• [Brief]
Using the listing below, report how many lines contain the word "Help" and give no other words.

• [Provided records]
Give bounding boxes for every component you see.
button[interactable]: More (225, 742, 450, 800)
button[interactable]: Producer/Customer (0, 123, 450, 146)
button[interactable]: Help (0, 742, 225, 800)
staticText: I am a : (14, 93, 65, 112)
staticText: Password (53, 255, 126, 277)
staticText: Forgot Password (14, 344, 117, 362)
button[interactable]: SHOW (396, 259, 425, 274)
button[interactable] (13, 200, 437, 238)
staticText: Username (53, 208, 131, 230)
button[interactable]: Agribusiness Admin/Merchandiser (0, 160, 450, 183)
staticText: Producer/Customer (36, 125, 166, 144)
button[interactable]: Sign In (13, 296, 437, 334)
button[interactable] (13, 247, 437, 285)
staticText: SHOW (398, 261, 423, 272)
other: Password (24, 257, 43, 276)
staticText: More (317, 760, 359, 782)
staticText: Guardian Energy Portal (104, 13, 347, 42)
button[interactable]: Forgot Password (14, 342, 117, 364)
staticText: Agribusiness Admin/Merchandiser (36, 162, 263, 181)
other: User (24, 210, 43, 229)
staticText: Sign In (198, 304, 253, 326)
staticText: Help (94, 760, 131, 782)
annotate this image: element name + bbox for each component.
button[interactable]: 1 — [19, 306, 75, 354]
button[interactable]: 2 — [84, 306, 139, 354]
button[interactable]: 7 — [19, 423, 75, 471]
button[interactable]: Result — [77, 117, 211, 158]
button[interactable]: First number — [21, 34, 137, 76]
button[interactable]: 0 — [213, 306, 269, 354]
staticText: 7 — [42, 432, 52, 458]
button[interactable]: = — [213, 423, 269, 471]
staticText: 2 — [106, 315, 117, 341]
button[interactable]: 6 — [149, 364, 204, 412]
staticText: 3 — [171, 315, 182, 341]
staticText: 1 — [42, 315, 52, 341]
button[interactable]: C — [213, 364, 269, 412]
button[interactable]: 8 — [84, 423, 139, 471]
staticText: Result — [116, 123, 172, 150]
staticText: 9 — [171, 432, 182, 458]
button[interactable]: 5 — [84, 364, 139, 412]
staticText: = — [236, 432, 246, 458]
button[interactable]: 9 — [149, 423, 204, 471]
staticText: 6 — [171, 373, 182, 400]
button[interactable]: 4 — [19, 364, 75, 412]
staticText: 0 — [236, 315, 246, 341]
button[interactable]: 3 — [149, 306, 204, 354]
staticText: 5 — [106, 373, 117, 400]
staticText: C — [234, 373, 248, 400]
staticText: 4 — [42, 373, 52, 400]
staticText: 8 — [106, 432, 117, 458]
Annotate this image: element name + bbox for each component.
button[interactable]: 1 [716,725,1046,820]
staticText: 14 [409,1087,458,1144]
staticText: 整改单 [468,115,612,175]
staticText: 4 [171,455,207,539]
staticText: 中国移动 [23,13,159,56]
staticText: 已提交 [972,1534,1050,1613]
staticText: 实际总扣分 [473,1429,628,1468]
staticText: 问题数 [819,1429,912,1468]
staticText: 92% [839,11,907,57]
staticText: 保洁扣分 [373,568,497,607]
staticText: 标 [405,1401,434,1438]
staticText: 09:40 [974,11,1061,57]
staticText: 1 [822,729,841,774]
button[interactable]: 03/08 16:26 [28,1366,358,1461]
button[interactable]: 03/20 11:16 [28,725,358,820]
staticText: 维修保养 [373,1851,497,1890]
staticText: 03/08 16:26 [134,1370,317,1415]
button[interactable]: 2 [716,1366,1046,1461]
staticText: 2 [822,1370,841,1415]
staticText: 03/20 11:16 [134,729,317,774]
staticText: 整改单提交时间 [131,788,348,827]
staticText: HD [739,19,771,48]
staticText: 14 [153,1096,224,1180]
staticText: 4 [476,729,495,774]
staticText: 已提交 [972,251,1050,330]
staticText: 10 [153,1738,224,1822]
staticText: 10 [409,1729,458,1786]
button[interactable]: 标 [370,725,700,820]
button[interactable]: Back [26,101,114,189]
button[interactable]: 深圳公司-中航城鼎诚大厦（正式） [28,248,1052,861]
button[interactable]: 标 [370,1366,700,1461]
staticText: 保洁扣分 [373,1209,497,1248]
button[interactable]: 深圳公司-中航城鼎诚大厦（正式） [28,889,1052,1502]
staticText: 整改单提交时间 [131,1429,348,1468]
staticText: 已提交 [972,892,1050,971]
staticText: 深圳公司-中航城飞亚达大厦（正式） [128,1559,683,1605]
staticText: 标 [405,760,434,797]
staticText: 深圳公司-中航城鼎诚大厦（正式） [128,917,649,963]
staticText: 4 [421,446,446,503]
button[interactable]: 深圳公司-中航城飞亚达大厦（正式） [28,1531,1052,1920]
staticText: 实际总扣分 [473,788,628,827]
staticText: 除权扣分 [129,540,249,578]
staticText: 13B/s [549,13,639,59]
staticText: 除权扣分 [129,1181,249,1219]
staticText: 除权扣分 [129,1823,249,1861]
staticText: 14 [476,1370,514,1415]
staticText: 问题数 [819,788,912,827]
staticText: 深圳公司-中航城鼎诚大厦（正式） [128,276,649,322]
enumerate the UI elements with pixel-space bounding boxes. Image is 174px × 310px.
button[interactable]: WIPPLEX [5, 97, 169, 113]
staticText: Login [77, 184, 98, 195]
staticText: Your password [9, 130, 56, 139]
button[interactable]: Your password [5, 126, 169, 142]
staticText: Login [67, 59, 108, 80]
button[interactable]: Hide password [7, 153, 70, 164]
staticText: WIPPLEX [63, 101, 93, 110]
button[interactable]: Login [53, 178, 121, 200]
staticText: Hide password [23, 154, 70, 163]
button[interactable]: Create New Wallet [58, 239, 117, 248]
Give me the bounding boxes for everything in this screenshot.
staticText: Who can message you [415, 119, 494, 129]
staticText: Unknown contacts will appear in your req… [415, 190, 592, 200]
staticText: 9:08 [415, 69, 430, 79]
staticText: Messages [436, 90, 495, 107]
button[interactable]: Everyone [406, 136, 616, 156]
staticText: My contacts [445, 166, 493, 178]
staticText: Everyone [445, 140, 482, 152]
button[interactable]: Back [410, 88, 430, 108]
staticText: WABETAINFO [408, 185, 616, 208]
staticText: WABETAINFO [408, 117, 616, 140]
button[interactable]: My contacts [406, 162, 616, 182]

• [Response to the task]
2